The United States has invented a new category of captive, not covered by
the Geneva Convention: 'unlawful combatants'. And it has made sure that
nobody can question this unilateral designation by holding the prisoners
taken in Afghanistan in the no-nation's-territory of the Guantanamo base
on Cuba. What, legally, is going on? 

The legal position of the prisoners taken in Afghanistan by United
States' troops is at the heart of a debate that has been confused by US
statements and by a degree of international compliance in the name of
the fight against terrorism. 

According to the US authorities, the detainees transferred to the
military base at Guantanamo Bay on Cuba are "unlawful combatants, who
have no rights under the Geneva Convention". But the Geneva Convention
of 27 July 1929 relative to the treatment of prisoners of war, as
amended in 1949, undoubtedly does apply to the Guantanamo detainees. 

The Convention, ratified by the US, applies "to all cases of declared
war or of any other armed conflict which may arise between two or more
of the High Contracting Parties, even if the state of war is not
recognised by one of them." The term "war" has been explicitly replaced
by the phrase "armed conflict" and this more general expression clearly
applies to the US action in Afghanistan. 

According to the preparatory work for the Geneva Convention, any dispute
between states involving the use of armed forces is an armed conflict
within the meaning of the convention. The US has undoubtedly engaged in
armed action against the de facto authorities in charge in Afghanistan. 

The convention applies irrespective of the duration of the conflict, the
extent to which it results in bloodshed, and the size and standing of
the forces involved. It covers "members of the armed forces of a Party
to the conflict as well as members of militias or volunteer corps
forming part of such armed forces" who are captured by one of the
belligerents. This broad form of words was chosen to avoid uncertainties
arising from the diverse nature of combatants. The Taliban and
volunteers in Afghanistan clearly fall into the category of prisoners of
war. 

The label of "terrorist" attached by Washington to some detainees,
notably members of al-Qaida, does not apply and the term "unlawful
combatant" is unknown in international law. The principle is that anyone
captured bearing arms is presumed to be a prisoner of war in the absence
of evidence to the contrary. Only a competent tribunal can determine the
status of the accused. 

The transfer of prisoners to Guantanamo Bay compounds the legal
confusion over the status of the detainees. According to the Geneva
Convention, "prisoners of war must at all times be humanely treated" and
"likewise ... must at all times be protected, particularly against acts
of violence or intimidation and against insults and public curiosity"
(Article 13). 

Conditions of transfer are subject to the same rules: "The transfer of
prisoners of war shall always be effected humanely and in conditions not
less favourable than those under which the forces of the Detaining Power
are transferred" (Article 46). 

It must be said that the treatment of the detainees does not meet those
requirements. The refusal to apply the convention inevitably means that
the prisoners have no rights and this in turn gives the US authorities
carte blanche to interrogate them in whatever way they wish. Prisoners
of war are only required to state their name, rank and number, and they
must be released and repatriated as soon as hostilities cease. 

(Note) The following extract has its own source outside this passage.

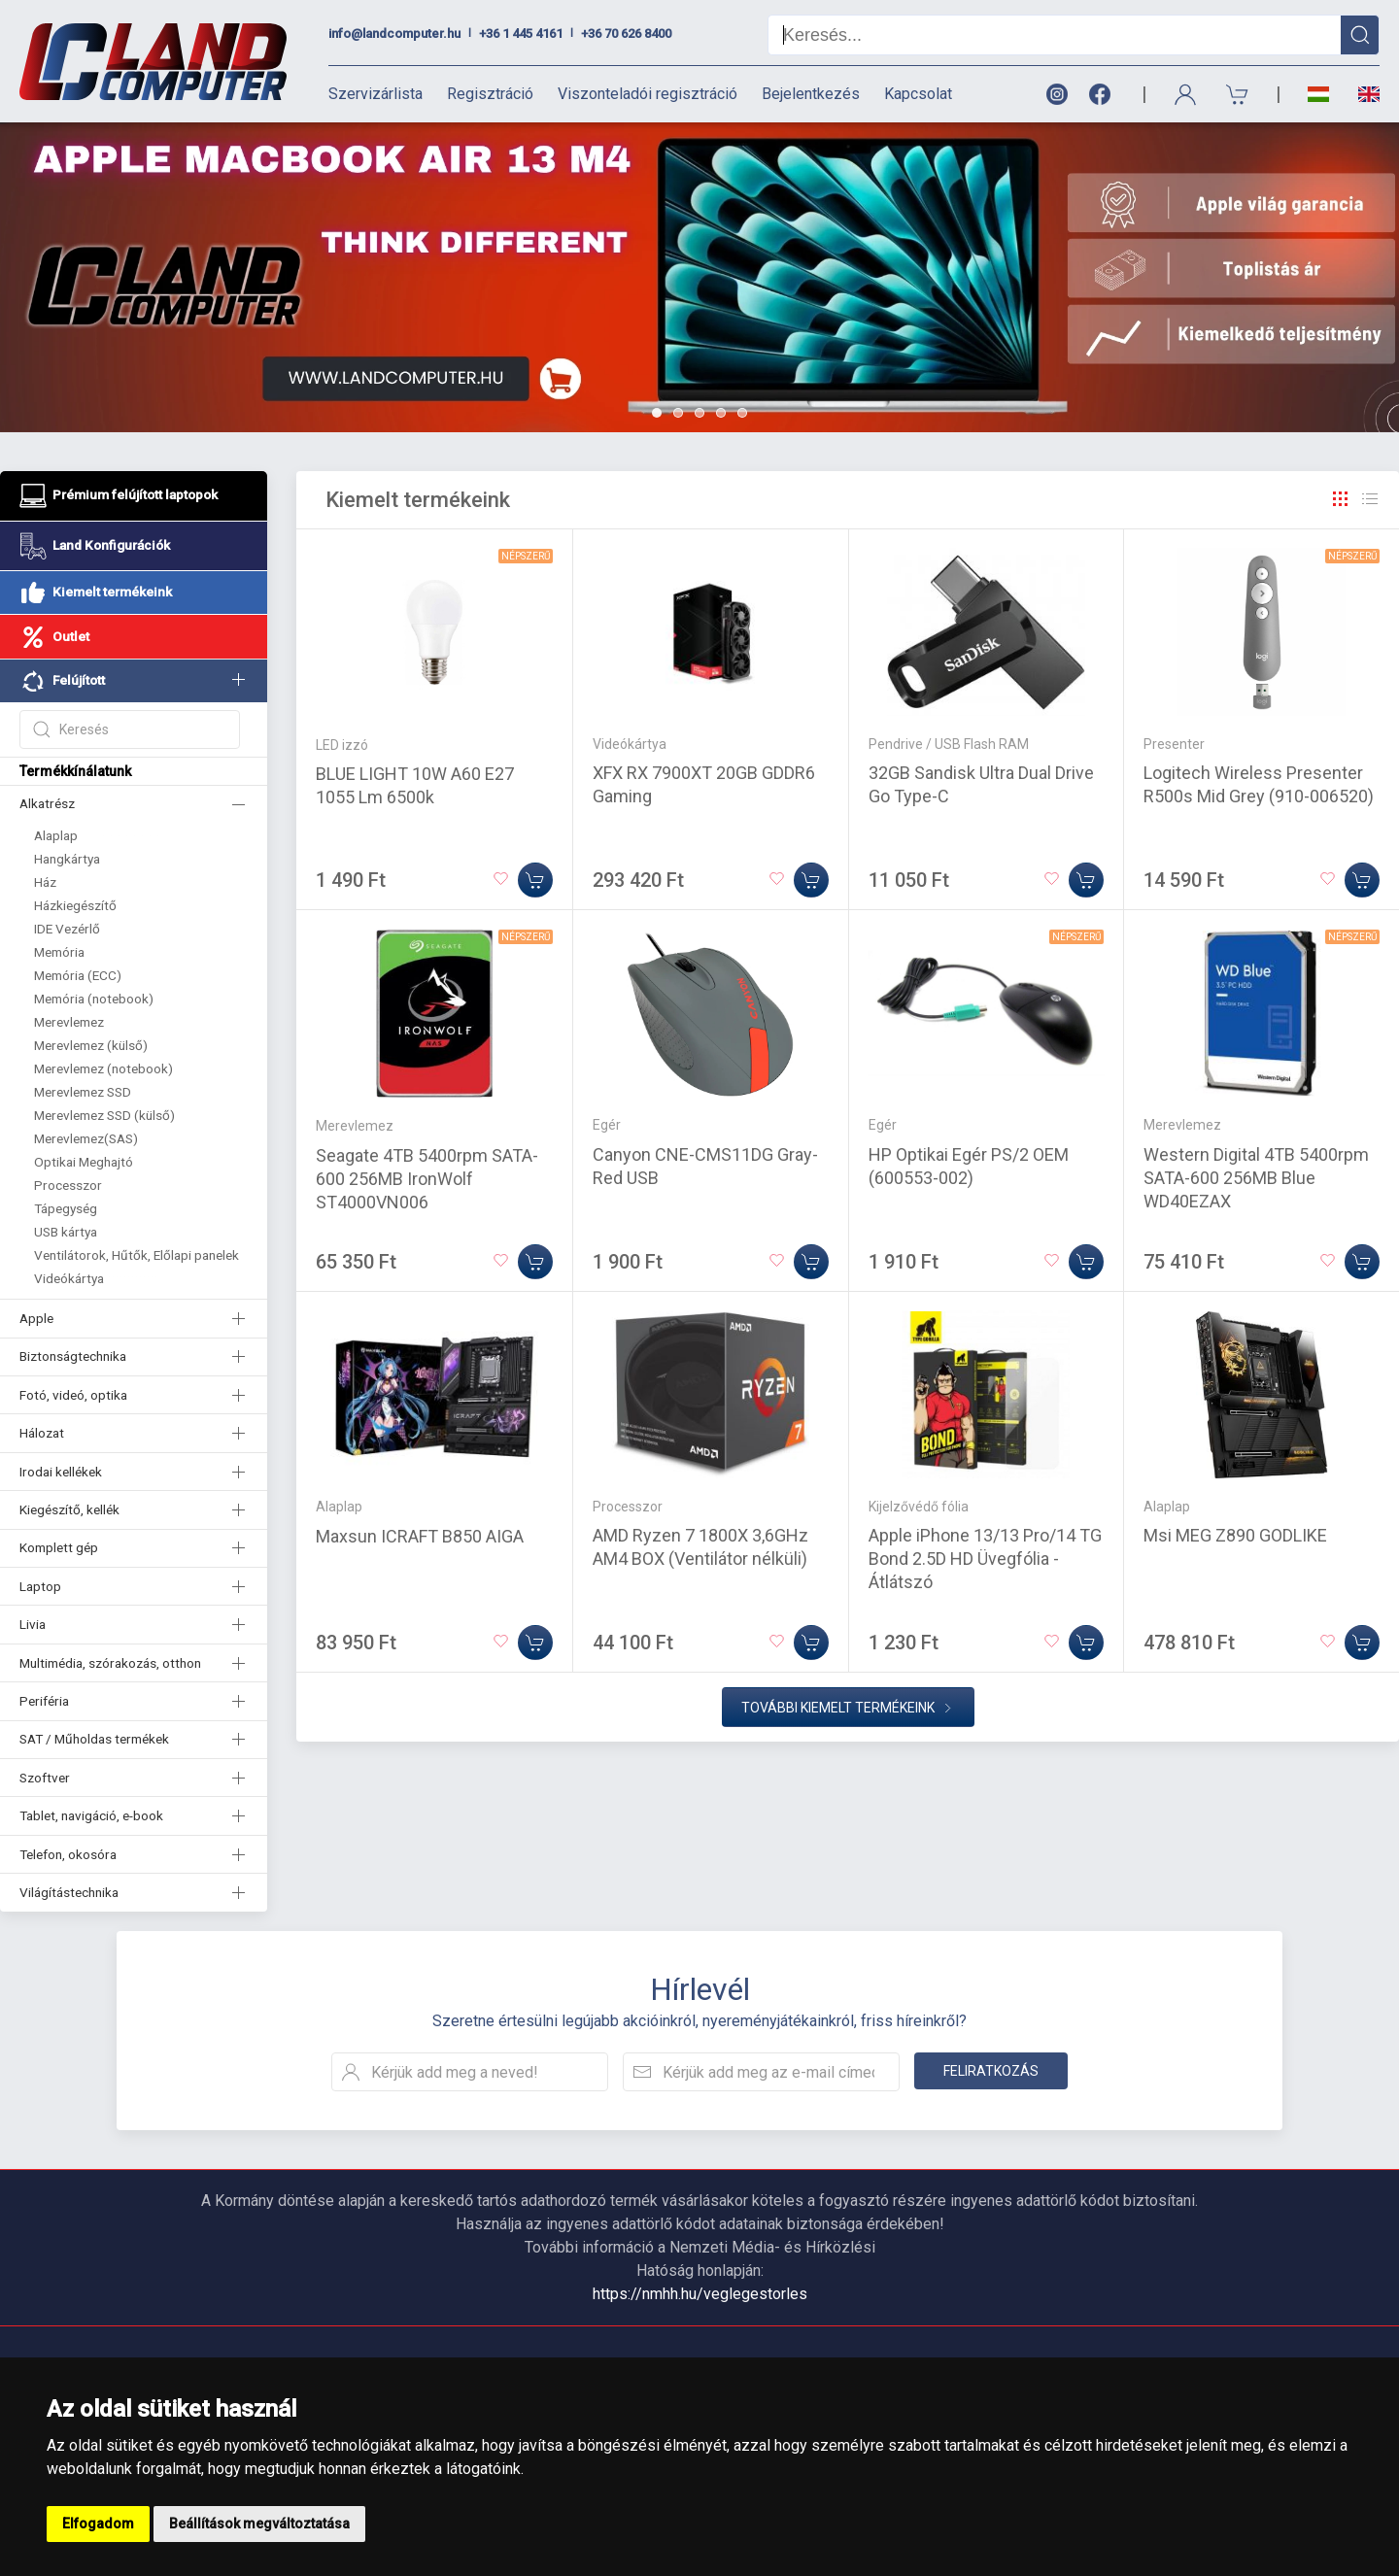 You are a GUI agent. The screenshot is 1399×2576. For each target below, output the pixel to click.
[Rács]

The place of detention was chosen not only because it was close to US
territory but also, apparently, because the base in question is not on
American soil. According to Washington, the US constitution does not
apply there. Also, the decision to opt for court martial allows them to
dispense with the rights of defence guaranteed under the American
constitution. 

Under the Geneva Convention, prisoners are entitled to a fair and
regular trial and to means of defence, and they have the right of
appeal. But the military court envisaged by the US administration does
not meet these conditions. In a move that suggests confusion and
embarrassment, the US State Department has stated that the accused may
engage civil as well as military defence counsel, that the hearings may
be held in public if national security is not at issue, that a death
sentence can be handed down only by unanimous decision and, lastly, that
an appeals board may be set up. 

Amang all these uncertainties, one thing is clear: the US is in breach
of international law and its obligations under the Geneva Convention.